Le projet du gouvernement de transférer à l’Urssaf le recouvrement des cotisations du régime Agirc-Arrco pour les retraites complémentaires est dans l’impasse. Censé “simplifier le travail des entreprises” qui n’auraient besoin que d’un seul intermédiaire la réforme a déjà été retardée deux fois. Elle était initialement prévue pour 2022, puis 2023… et l’exécutif a voté le mois dernier le report de la date à janvier 2024. La demande a été formulée par les députés et, “au moins”, par tous les partenaires sociaux. Dans une lettre adressée au ministre des Comptes publics, Gabriel Attal, ils soulignent “les problèmes persistants qui rendent très improbable la réussite du déménagement à la date fixée”.

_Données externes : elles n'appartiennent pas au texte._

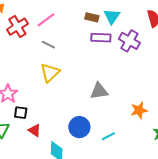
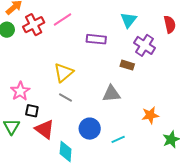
brown rectangle: (92, 17) -> (127, 65), moved
purple rectangle: (101, 38) -> (96, 39), moved
gray line: (48, 45) -> (65, 97), moved
red triangle: (34, 130) -> (45, 129), size x1.5

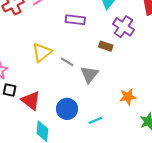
gray triangle: (111, 94) -> (89, 74), turned -48
gray line: (65, 97) -> (67, 62), moved
red triangle: (45, 129) -> (31, 101), moved

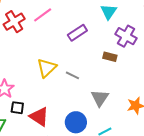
purple rectangle: (75, 20) -> (77, 33), turned -36
gray triangle: (89, 74) -> (100, 98), moved

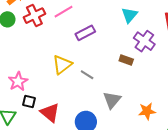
purple rectangle: (77, 33) -> (85, 33), moved

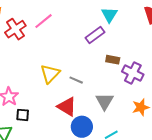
purple rectangle: (85, 33) -> (95, 35), moved
purple cross: (144, 41) -> (133, 73), moved
red triangle: (50, 113) -> (67, 107), moved

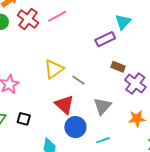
red cross: (15, 29) -> (28, 19), turned -30
black square: (23, 115) -> (24, 119), moved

Vers un abandon honnête et sans détour
L’idée même de la réforme suscite des doutes. C’est pourquoi les sénateurs ont voté contre la réforme le 7 novembre à une majorité de 302 voix contre 28. “Ce transfert de collecte des cotisations n’est pas justifiable”, a déclaré le sénateur René-Paul Savary rapporteur LR de la branche des personnes âgées et contacté par La Dépêche. “Il n’y a pas de réel avantage en termes de fonctionnement puisqu’il n’est pas nécessaire de mettre en place un système de retraite par points tous azimuts”, explique M. Savary. Il précise également que “l’Agirc-Arrco fonctionne aujourd’hui avec un niveau de fiabilité qui permet à chaque cotisation d’ouvrir des droits à la retraite. C’est ce qui compte pour les salariés. ”
Un régime supplémentaire efficace
De même, fin octobre, une dizaine de députés ainsi que des sénateurs de droite et de gauche soulignaient dans un article du Journal du Dimanche que “l’Agirc-Arrco a toujours été à l’équilibre, n’ayant pas de dette d’un seul euro et dispose de plus de 60 milliards de réserves qui contribuent aussi à la sécurité économique de notre nation”.
Le régime offre à 13 millions de retraités entre 30 et 60 % de leur retraite. Le Conseil d’administration de l’Agirc-Arrco a rappelé, dans une déclaration unanime publiée le 6 octobre “que la maîtrise des ressources est un élément essentiel de la gestion du régime qui, depuis 75 ans, a prouvé son efficacité et sa fiabilité au service des entreprises : salariés, retraités et employés.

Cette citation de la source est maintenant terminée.